Sure enough, Shi Jin blocks Chen Da's path with his village men and captures him in a one-on-one combat on horseback. Upon receiving the news, Yang Chun suggests a showdown with Shi. But Zhu Wu believes a psychological tactic might work. So the two go to the Shi Family Village where they ask Shi to arrest them so that they could die with Chen Da in keeping with their oath. Moved by their bond, Shi Jin frees Chen and befriends the three. Thenceforth, the two sides often exchange gifts and gather secretly for drink.
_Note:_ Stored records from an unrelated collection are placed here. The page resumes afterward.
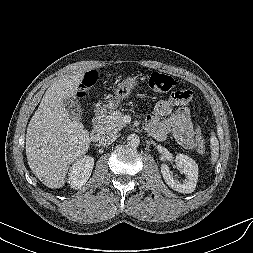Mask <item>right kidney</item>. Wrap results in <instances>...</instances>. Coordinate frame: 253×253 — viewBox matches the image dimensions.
<instances>
[{
  "instance_id": "right-kidney-1",
  "label": "right kidney",
  "mask_w": 253,
  "mask_h": 253,
  "mask_svg": "<svg viewBox=\"0 0 253 253\" xmlns=\"http://www.w3.org/2000/svg\"><path fill=\"white\" fill-rule=\"evenodd\" d=\"M94 166V159L90 156H84L77 159L69 171L68 183L73 189H80L89 177Z\"/></svg>"
}]
</instances>
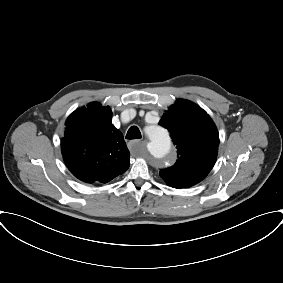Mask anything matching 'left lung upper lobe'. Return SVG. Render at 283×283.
Returning <instances> with one entry per match:
<instances>
[{
  "instance_id": "left-lung-upper-lobe-1",
  "label": "left lung upper lobe",
  "mask_w": 283,
  "mask_h": 283,
  "mask_svg": "<svg viewBox=\"0 0 283 283\" xmlns=\"http://www.w3.org/2000/svg\"><path fill=\"white\" fill-rule=\"evenodd\" d=\"M167 128L178 149L174 166L160 176L174 188H187L203 180L213 168L219 135L210 116L198 105L179 100L163 114L159 122Z\"/></svg>"
}]
</instances>
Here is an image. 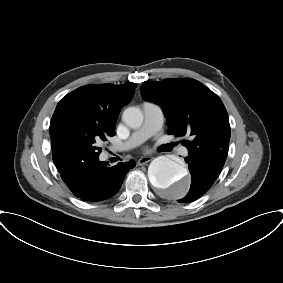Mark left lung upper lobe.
<instances>
[{"mask_svg":"<svg viewBox=\"0 0 283 283\" xmlns=\"http://www.w3.org/2000/svg\"><path fill=\"white\" fill-rule=\"evenodd\" d=\"M141 94L161 105L170 133L189 137L181 140L188 156L208 168L222 170L231 131L227 111L215 93L201 82L185 78L145 82Z\"/></svg>","mask_w":283,"mask_h":283,"instance_id":"1","label":"left lung upper lobe"}]
</instances>
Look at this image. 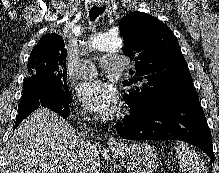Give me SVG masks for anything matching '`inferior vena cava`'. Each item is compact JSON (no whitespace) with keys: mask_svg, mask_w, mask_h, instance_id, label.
I'll use <instances>...</instances> for the list:
<instances>
[{"mask_svg":"<svg viewBox=\"0 0 219 173\" xmlns=\"http://www.w3.org/2000/svg\"><path fill=\"white\" fill-rule=\"evenodd\" d=\"M81 116L83 117V128L82 131L78 134V140L80 144L79 150V159L75 164L74 172L75 173H91L92 168H90L91 162L97 156V146L92 143L87 137V128L86 123L89 121V118L86 112H81Z\"/></svg>","mask_w":219,"mask_h":173,"instance_id":"1","label":"inferior vena cava"}]
</instances>
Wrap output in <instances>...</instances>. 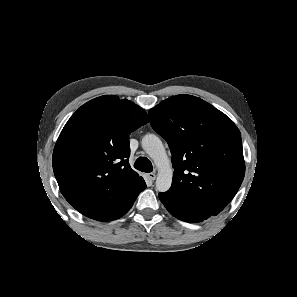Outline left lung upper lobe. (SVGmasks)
Wrapping results in <instances>:
<instances>
[{
    "label": "left lung upper lobe",
    "instance_id": "obj_1",
    "mask_svg": "<svg viewBox=\"0 0 297 297\" xmlns=\"http://www.w3.org/2000/svg\"><path fill=\"white\" fill-rule=\"evenodd\" d=\"M149 116L172 153L173 181L166 194L202 219L217 215L244 178L239 129L224 113L191 95L172 96L150 109Z\"/></svg>",
    "mask_w": 297,
    "mask_h": 297
}]
</instances>
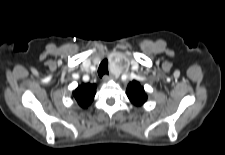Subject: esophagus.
I'll return each instance as SVG.
<instances>
[{"mask_svg": "<svg viewBox=\"0 0 225 155\" xmlns=\"http://www.w3.org/2000/svg\"><path fill=\"white\" fill-rule=\"evenodd\" d=\"M110 79H112V75H104L103 78H102L103 82H107Z\"/></svg>", "mask_w": 225, "mask_h": 155, "instance_id": "34e87169", "label": "esophagus"}]
</instances>
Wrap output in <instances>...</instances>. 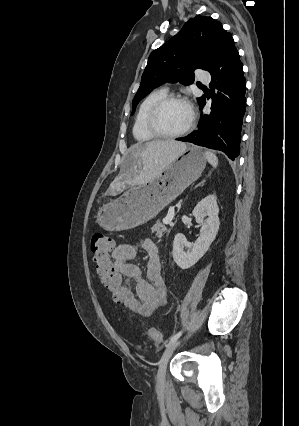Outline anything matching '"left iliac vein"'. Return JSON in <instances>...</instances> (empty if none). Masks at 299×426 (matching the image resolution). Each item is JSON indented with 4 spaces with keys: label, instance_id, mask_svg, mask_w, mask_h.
I'll return each instance as SVG.
<instances>
[{
    "label": "left iliac vein",
    "instance_id": "4c4485c4",
    "mask_svg": "<svg viewBox=\"0 0 299 426\" xmlns=\"http://www.w3.org/2000/svg\"><path fill=\"white\" fill-rule=\"evenodd\" d=\"M181 340H176L173 343H171L166 350L164 351L161 359H160V363H159V369H158V373H157V387L158 388H163V386L165 385V375H166V366L167 363L170 359V357L172 356L173 352L175 351V349L180 345Z\"/></svg>",
    "mask_w": 299,
    "mask_h": 426
}]
</instances>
One day a hunter discovers a reply letter from the bandits accepting an invitation by Shi Jin to attend a festive gathering at his house. The matter is reported to the authorities, which send an arrest party to Shi's house on the night of the gathering. Finding his manor besieged, Shi Jin burns it down and fights his way out with the three bandit chiefs. At Mount Shaohua, Zhu Wu asks Shi to take over from him as chief, but the offer is turned down. However, Shi eventually comes to head the stronghold after he failed to find his teacher Wang Jin at Weizhou.

Joining Liangshan
Trying to save a woman abducted by Prefect He of Hua Prefecture (Huazhou), Shi Jin falls into the official's trap and is captured. Lu Zhishen, who comes to Mount Shaohua to invite Shi to join Liangshan, tries to rescue him but also falls into He's ambush. Zhu Wu, Chen Da and Yang Chun turn to Liangshan for help. Arriving at Huazhou, the Liangshan men lure He out of the city and kill him. After saving Shi Jin and Lu Zhishen, the Mount Shaohua bandits, including Zhu Wu, are absorbed into Liangshan.

Campaigns
Zhu Wu is appointed as assistant to Liangshan‘s top strategists Wu Yong and Gongsun Sheng after the 108 Stars of Destiny came together in what is called the Grand Assembly. He participates in the campaigns against the Liao invaders and rebel forces in Song territory following amnesty by Emperor Huizong for Liangshan. His astuteness in military matters helps Liangshan win several battles.

Zhu Wu is one of the few heroes who survive all the campaigns. When the survivors are returning to the imperial capital Dongjing in expectation of rewards, Zhu Wu decides to leave the group accompanied by Fan Rui to take up Taoist practice under Gongsun Sheng. He becomes a Taoist immortal, according to the novel.